The fine handling of light and dark, and the overall framing of the composition suggests that Picasso may also have been thinking about photographic techniques when he painted this picture. Maar – already an established Surrealist photographer when she met Picasso – had introduced the artist to photography, teaching him how to use different cameras. When he started on his 1937 masterpiece Guernica she both worked as his assistant and produced a photo-documentary of the work in progress. A heightened awareness of photographic imagery may have influenced the composition of this monumental painting; the episodic passage of images across the composition has the cinematic quality of a newsreel or a photo-montage and is all the more powerful for the immediacy this conveys.
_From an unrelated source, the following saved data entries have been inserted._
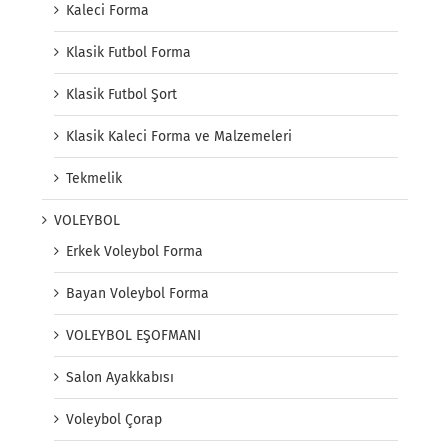
Kaleci Forma
Klasik Futbol Forma
Klasik Futbol Şort
Klasik Kaleci Forma ve Malzemeleri
Tekmelik
VOLEYBOL
Erkek Voleybol Forma
Bayan Voleybol Forma
VOLEYBOL EŞOFMANI
Salon Ayakkabısı
Voleybol Çorap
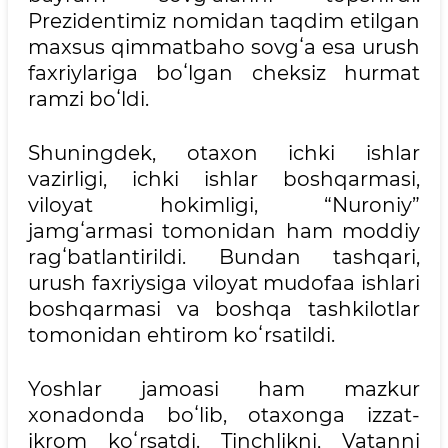
Prezidentimiz nomidan taqdim etilgan
maxsus qimmatbaho sovgʻa esa urush
faxriylariga boʻlgan cheksiz hurmat
ramzi boʻldi.
Shuningdek, otaxon ichki ishlar
vazirligi, ichki ishlar boshqarmasi,
viloyat hokimligi, “Nuroniy”
jamgʻarmasi tomonidan ham moddiy
ragʻbatlantirildi. Bundan tashqari,
urush faxriysiga viloyat mudofaa ishlari
boshqarmasi va boshqa tashkilotlar
tomonidan ehtirom koʻrsatildi.
Yoshlar jamoasi ham mazkur
xonadonda boʻlib, otaxonga izzat-
ikrom koʻrsatdi. Tinchlikni, Vatanni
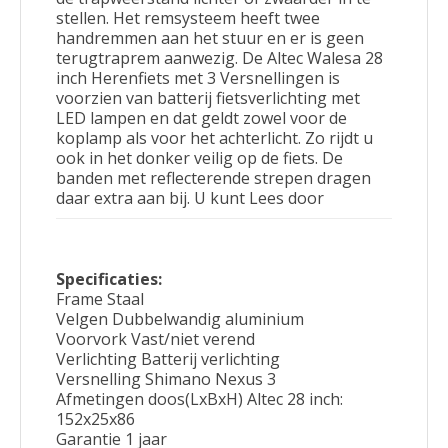
stellen. Het remsysteem heeft twee
handremmen aan het stuur en er is geen
terugtraprem aanwezig. De Altec Walesa 28
inch Herenfiets met 3 Versnellingen is
voorzien van batterij fietsverlichting met
LED lampen en dat geldt zowel voor de
koplamp als voor het achterlicht. Zo rijdt u
ook in het donker veilig op de fiets. De
banden met reflecterende strepen dragen
daar extra aan bij. U kunt Lees door
Specificaties:
Frame Staal
Velgen Dubbelwandig aluminium
Voorvork Vast/niet verend
Verlichting Batterij verlichting
Versnelling Shimano Nexus 3
Afmetingen doos(LxBxH) Altec 28 inch:
152x25x86
Garantie 1 jaar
Looking at Buste de femme accoudée, gris et blanc – painted only a year later in 1938 – it is hard not to think similarly of the black and white studio photographs of matinee idols that were commonplace at the time.

If the 1930s was a decade of contrasts, then Buste de femme accoudée, gris et blanc might very well be considered emblematic of the decade in the way that it acts as a fulcrum for the many opposing forces in the artist’s life, and particularly the two women who occupied the artist’s thoughts and imagination over the course of those years. In capturing them simultaneously in a single image, as Picasso does here, he adds a temporal quality to the picture – placing it in a precise moment when both women held equal sway. So like many of Picasso's best paintings, Buste de femme accoudée, gris et blanc acts as his diary, offering a unique and revelatory insight into the artist's life.